CHAPTER 32

image

Making Friends with the .NET Framework

The information in the preceding chapters is sufficient for writing objects that will function in the .NET Runtime, but those objects may not work as expected when used in collections or when debugged. This chapter details a few ways to improve this situation.

ToString( )

Overriding the ToString() function defined in the object class gives a nice representation of the values in an object. If this isn’t done, object.ToString() will merely return the name of the class, which will make debugging more difficult.

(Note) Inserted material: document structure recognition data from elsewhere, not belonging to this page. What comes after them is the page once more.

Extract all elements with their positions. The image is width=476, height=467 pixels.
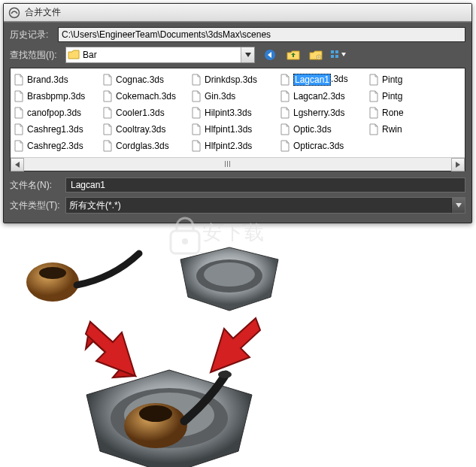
svg-point-12	[204, 262, 255, 287]
document-icon	[102, 123, 113, 135]
file-item[interactable]: Drinkdsp.3ds	[191, 73, 277, 86]
file-list-pane[interactable]: Brand.3dsBrasbpmp.3dscanofpop.3dsCashreg…	[10, 68, 465, 171]
document-icon	[280, 90, 290, 102]
scroll-right-button[interactable]	[451, 158, 465, 171]
document-icon	[191, 123, 202, 135]
history-input[interactable]	[58, 27, 465, 42]
file-name: canofpop.3ds	[27, 108, 81, 118]
history-label: 历史记录:	[10, 29, 58, 41]
svg-point-17	[218, 371, 232, 378]
file-name: Hlfpint1.3ds	[205, 124, 252, 135]
file-name: Brasbpmp.3ds	[27, 91, 85, 102]
scrollbar-grip-icon	[217, 159, 239, 168]
svg-rect-6	[335, 55, 338, 58]
document-icon	[368, 74, 379, 86]
file-item[interactable]: Brasbpmp.3ds	[14, 89, 99, 103]
document-icon	[191, 90, 202, 102]
lookin-label: 查找范围(I):	[10, 49, 65, 62]
combo-dropdown-icon[interactable]	[241, 47, 254, 62]
file-name: Hlfpint2.3ds	[205, 141, 252, 151]
file-item[interactable]: Hlfpint2.3ds	[191, 139, 277, 153]
file-item[interactable]: Brand.3ds	[14, 73, 99, 86]
document-icon	[102, 107, 113, 119]
lookin-row: 查找范围(I): Bar	[10, 47, 465, 63]
file-name: Opticrac.3ds	[293, 141, 344, 151]
svg-rect-4	[335, 50, 338, 53]
file-column: Brand.3dsBrasbpmp.3dscanofpop.3dsCashreg…	[14, 73, 99, 156]
file-item[interactable]: Cashreg1.3ds	[14, 123, 99, 136]
views-button[interactable]	[330, 47, 347, 62]
file-name: Drinkdsp.3ds	[205, 74, 257, 85]
document-icon	[368, 123, 379, 135]
file-item[interactable]: Lagcan2.3ds	[280, 89, 365, 103]
file-item[interactable]: Pintg	[368, 73, 454, 86]
file-name: Cooltray.3ds	[116, 124, 165, 135]
file-item[interactable]: Opticrac.3ds	[280, 139, 365, 153]
document-icon	[191, 107, 202, 119]
document-icon	[280, 107, 290, 119]
file-item[interactable]: Gin.3ds	[191, 89, 277, 103]
new-folder-button[interactable]	[308, 47, 324, 62]
file-name: Gin.3ds	[205, 91, 235, 102]
file-name: Cognac.3ds	[116, 74, 164, 85]
illustration-area	[0, 214, 476, 467]
file-item[interactable]: Cognac.3ds	[102, 73, 188, 86]
document-icon	[102, 74, 113, 86]
window-title: 合并文件	[25, 6, 61, 19]
filetype-value: 所有文件(*.*)	[69, 199, 121, 212]
document-icon	[14, 90, 24, 102]
file-item[interactable]: Hilpint3.3ds	[191, 106, 277, 120]
file-item[interactable]: Rone	[368, 106, 454, 120]
filetype-label: 文件类型(T):	[10, 199, 65, 212]
up-folder-button[interactable]	[285, 47, 302, 62]
file-item[interactable]: Rwin	[368, 123, 454, 136]
file-name: Hilpint3.3ds	[205, 108, 252, 118]
horizontal-scrollbar[interactable]	[11, 157, 465, 171]
lookin-folder-name: Bar	[81, 50, 241, 60]
file-item[interactable]: Cooler1.3ds	[102, 106, 188, 120]
file-name: Cashreg2.3ds	[27, 141, 83, 151]
scrollbar-track[interactable]	[24, 158, 451, 171]
back-button[interactable]	[262, 47, 279, 62]
filetype-combo[interactable]: 所有文件(*.*)	[65, 197, 465, 214]
file-column: Cognac.3dsCokemach.3dsCooler1.3dsCooltra…	[102, 73, 188, 156]
scroll-left-button[interactable]	[11, 158, 24, 171]
dialog-body: 历史记录: 查找范围(I): Bar	[4, 22, 471, 223]
svg-point-0	[10, 8, 20, 17]
svg-point-16	[139, 405, 172, 422]
titlebar[interactable]: 合并文件	[4, 4, 471, 22]
file-item[interactable]: Pintg	[368, 89, 454, 103]
file-name: Rone	[382, 108, 404, 118]
file-item[interactable]: Cokemach.3ds	[102, 89, 188, 103]
file-item[interactable]: Cooltray.3ds	[102, 123, 188, 136]
lookin-combo[interactable]: Bar	[65, 47, 255, 63]
file-item[interactable]: Optic.3ds	[280, 123, 365, 136]
file-item[interactable]: Cashreg2.3ds	[14, 139, 99, 153]
file-name: Lagcan2.3ds	[293, 91, 345, 102]
file-name: Brand.3ds	[27, 74, 68, 85]
filetype-row: 文件类型(T): 所有文件(*.*)	[10, 197, 465, 214]
document-icon	[191, 140, 202, 152]
file-name: Pintg	[382, 91, 402, 102]
file-item[interactable]: canofpop.3ds	[14, 106, 99, 120]
document-icon	[14, 107, 24, 119]
file-column: PintgPintgRoneRwin	[368, 73, 454, 156]
filetype-dropdown-icon[interactable]	[451, 198, 465, 213]
file-name: Rwin	[382, 124, 402, 135]
file-item[interactable]: Lgsherry.3ds	[280, 106, 365, 120]
file-item[interactable]: Lagcan1.3ds	[280, 73, 365, 86]
file-item[interactable]: Cordglas.3ds	[102, 139, 188, 153]
app-icon	[8, 7, 20, 19]
merge-files-dialog: 合并文件 历史记录: 查找范围(I): Bar	[3, 3, 472, 223]
file-column: Lagcan1.3dsLagcan2.3dsLgsherry.3dsOptic.…	[280, 73, 365, 156]
document-icon	[280, 74, 290, 86]
svg-rect-5	[331, 55, 334, 58]
file-column: Drinkdsp.3dsGin.3dsHilpint3.3dsHlfpint1.…	[191, 73, 277, 156]
file-name: Cokemach.3ds	[116, 91, 176, 102]
document-icon	[102, 140, 113, 152]
filename-input[interactable]	[65, 177, 465, 193]
file-item[interactable]: Hlfpint1.3ds	[191, 123, 277, 136]
history-row: 历史记录:	[10, 27, 465, 42]
folder-icon	[66, 50, 81, 60]
file-name: Pintg	[382, 74, 402, 85]
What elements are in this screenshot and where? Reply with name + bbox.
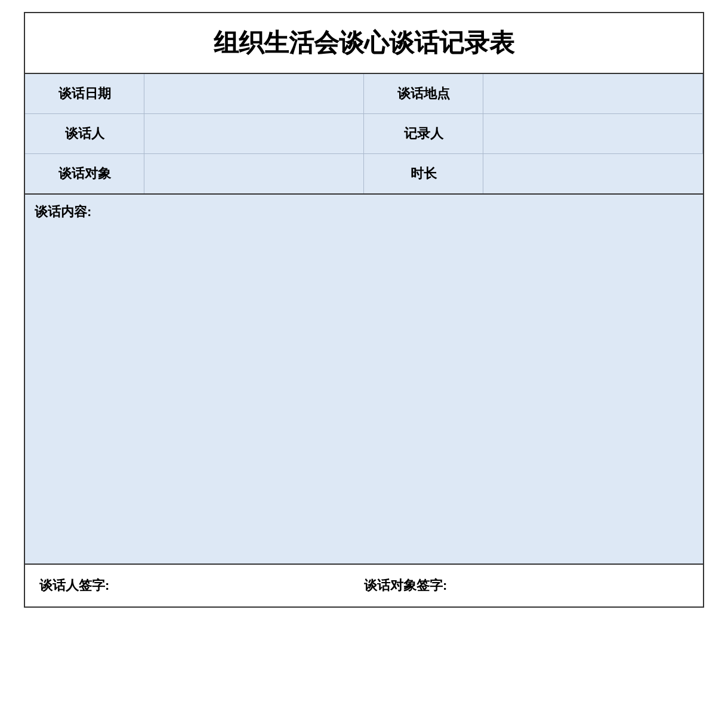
label-location: 谈话地点	[364, 74, 483, 114]
value-speaker[interactable]	[144, 114, 364, 154]
content-section: 谈话内容:	[25, 195, 703, 565]
info-grid: 谈话日期 谈话地点 谈话人 记录人 谈话对象 时长	[25, 74, 703, 195]
label-date: 谈话日期	[25, 74, 144, 114]
form-title: 组织生活会谈心谈话记录表	[25, 13, 703, 74]
footer-section: 谈话人签字: 谈话对象签字:	[25, 565, 703, 606]
value-target[interactable]	[144, 154, 364, 193]
value-date[interactable]	[144, 74, 364, 114]
content-label: 谈话内容:	[35, 203, 693, 221]
value-duration[interactable]	[483, 154, 703, 193]
label-recorder: 记录人	[364, 114, 483, 154]
label-speaker: 谈话人	[25, 114, 144, 154]
value-location[interactable]	[483, 74, 703, 114]
form-container: 组织生活会谈心谈话记录表 谈话日期 谈话地点 谈话人 记录人 谈话对象 时长 谈…	[24, 12, 704, 608]
label-duration: 时长	[364, 154, 483, 193]
signer1-label: 谈话人签字:	[39, 577, 364, 595]
value-recorder[interactable]	[483, 114, 703, 154]
signer2-label: 谈话对象签字:	[364, 577, 689, 595]
label-target: 谈话对象	[25, 154, 144, 193]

Here’s an example of the default behavior:

using System;
public class Employee
{
    public Employee(int id, string name)
    {
       m_id = id;
       m_name = name;
    }
    int m_id;
    string m_name;
}
class Test
{
    public static void Main()
    {
       Employee herb = new Employee(555, "Herb");
       Console.WriteLine("Employee: {0}", herb);
    }
}

The preceding code will result in the following:

Employee: Employee

By overriding ToString(), the representation can be much more useful.

using System;
public class Employee
{
    public Employee(int id, string name)
    {
       m_id = id;
       m_name = name;
    }
    public override string ToString()
    {
       return(String.Format("{0}({1})", m_name, m_id));
    }
    int m_id;
    string m_name;
}
class Test
{
    public static void Main()
    {
       Employee herb = new Employee(555, "Herb");
       Console.WriteLine("Employee: {0}", herb);
    }
}

This gives a far better result:

Employee: Herb(555)

When Console.WriteLine() needs to convert an object to a string representation, it will call the ToString() virtual function, which will forward to an object’s specific implementation. If more control over formatting is desired, such as implementing a floating-point class with different formats, the IFormattable interface can be overridden. IFormattable is covered in the “Custom Object Formatting” section of Chapter 38.

Object Equality

Some classes have a strong concept of equality; for example, an Employee class might have a unique identifier associated with it. Such classes should expose that concept so that other classes can use it to check for equality. There are several different ways in which object equality can be defined in C#.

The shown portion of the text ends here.